##### The records #####

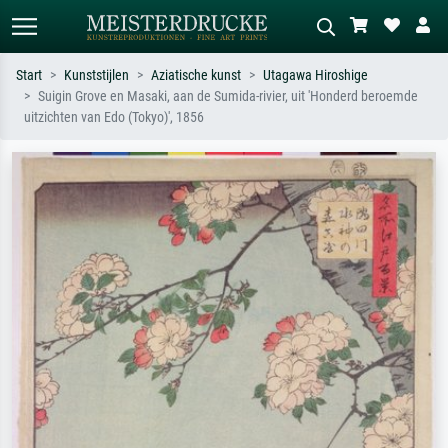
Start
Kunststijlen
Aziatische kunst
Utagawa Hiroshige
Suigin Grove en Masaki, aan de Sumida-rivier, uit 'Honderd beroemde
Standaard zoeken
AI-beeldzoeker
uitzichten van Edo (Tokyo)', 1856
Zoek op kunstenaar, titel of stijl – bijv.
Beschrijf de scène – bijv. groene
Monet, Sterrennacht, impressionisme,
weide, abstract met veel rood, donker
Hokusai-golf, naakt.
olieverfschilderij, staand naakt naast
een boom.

#####
##### The records #####

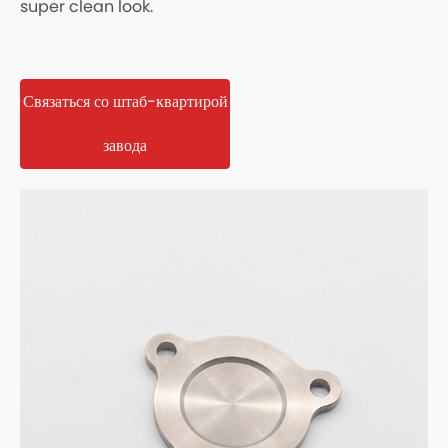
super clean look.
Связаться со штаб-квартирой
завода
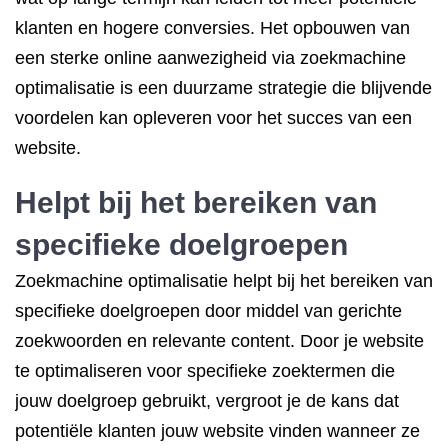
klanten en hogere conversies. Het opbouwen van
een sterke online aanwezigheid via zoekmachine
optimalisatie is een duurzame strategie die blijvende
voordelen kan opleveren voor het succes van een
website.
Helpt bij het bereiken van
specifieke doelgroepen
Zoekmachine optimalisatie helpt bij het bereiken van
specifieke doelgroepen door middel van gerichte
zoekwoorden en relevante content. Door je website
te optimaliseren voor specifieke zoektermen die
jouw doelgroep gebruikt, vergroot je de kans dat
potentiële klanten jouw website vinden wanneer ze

#####

Exercise directions: Output the lines above exactly, but only those between the line holding "Zoekmachine optimalisatie helpt" and the line holding "potentiële klanten jouw", inclusive.

Response area:
Zoekmachine optimalisatie helpt bij het bereiken van
specifieke doelgroepen door middel van gerichte
zoekwoorden en relevante content. Door je website
te optimaliseren voor specifieke zoektermen die
jouw doelgroep gebruikt, vergroot je de kans dat
potentiële klanten jouw website vinden wanneer ze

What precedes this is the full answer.